## EXERCISE DATA
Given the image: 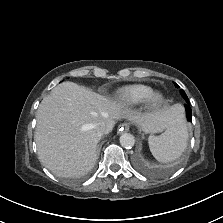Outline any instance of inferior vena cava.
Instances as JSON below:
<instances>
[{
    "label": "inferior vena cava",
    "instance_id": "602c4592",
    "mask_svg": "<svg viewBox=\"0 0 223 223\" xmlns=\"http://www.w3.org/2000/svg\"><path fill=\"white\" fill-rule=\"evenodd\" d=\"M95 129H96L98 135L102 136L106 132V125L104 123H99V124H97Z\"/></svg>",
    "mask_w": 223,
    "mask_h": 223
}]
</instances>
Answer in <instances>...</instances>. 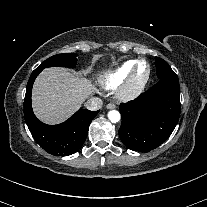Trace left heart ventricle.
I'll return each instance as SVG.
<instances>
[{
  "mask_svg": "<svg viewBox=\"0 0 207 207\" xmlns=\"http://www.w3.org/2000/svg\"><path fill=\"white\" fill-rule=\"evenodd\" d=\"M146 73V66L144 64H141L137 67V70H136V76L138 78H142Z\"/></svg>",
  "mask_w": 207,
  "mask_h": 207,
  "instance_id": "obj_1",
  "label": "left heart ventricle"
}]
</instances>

---

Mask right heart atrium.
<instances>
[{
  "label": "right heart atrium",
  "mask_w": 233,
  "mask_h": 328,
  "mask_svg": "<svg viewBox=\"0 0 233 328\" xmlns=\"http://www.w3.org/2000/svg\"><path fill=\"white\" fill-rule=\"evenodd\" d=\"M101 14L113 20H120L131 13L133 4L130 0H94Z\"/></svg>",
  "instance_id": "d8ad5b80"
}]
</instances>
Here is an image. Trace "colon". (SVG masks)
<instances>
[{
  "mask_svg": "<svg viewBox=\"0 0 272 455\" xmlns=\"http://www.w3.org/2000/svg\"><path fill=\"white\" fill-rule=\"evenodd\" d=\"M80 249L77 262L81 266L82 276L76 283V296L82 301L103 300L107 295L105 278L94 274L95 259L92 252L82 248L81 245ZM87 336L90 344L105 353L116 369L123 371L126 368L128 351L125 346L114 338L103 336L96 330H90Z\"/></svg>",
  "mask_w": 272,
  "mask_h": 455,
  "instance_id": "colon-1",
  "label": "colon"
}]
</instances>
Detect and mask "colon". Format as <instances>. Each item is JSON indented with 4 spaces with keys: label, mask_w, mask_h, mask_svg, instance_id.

* * *

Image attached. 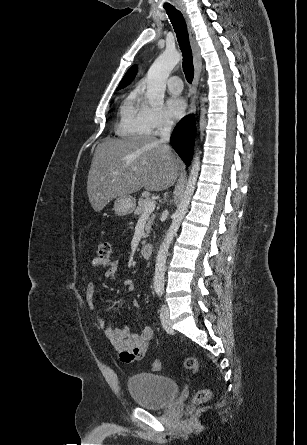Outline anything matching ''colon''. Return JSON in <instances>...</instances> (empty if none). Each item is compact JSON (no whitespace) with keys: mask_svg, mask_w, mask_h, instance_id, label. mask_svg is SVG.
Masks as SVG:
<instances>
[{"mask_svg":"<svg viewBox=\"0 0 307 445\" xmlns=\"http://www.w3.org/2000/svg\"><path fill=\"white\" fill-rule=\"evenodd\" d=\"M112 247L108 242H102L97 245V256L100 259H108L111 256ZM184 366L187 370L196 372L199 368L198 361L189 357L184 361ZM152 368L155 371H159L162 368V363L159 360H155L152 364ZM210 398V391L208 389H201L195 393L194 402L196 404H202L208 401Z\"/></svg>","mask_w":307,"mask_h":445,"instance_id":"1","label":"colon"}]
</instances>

## AIM OF THE TASK
Of the entries above, repeat exactly the lines from the line with "Here is an image." through the line with "Detect and mask", both of them included.

## THE COMPLETED TASK
Here is an image. Trace "colon". (SVG masks)
<instances>
[{
  "mask_svg": "<svg viewBox=\"0 0 272 455\" xmlns=\"http://www.w3.org/2000/svg\"><path fill=\"white\" fill-rule=\"evenodd\" d=\"M80 249L77 262L81 266L82 276L76 283V296L82 301L103 300L107 295L105 278L94 274L95 259L92 252L82 248L81 245ZM87 336L90 344L105 353L116 369L123 371L126 368L128 351L125 346L114 338L103 336L96 330H90Z\"/></svg>",
  "mask_w": 272,
  "mask_h": 455,
  "instance_id": "colon-1",
  "label": "colon"
}]
</instances>
Detect and mask "colon". Format as <instances>. Each item is JSON indented with 4 spaces with keys: label, mask_w, mask_h, mask_svg, instance_id.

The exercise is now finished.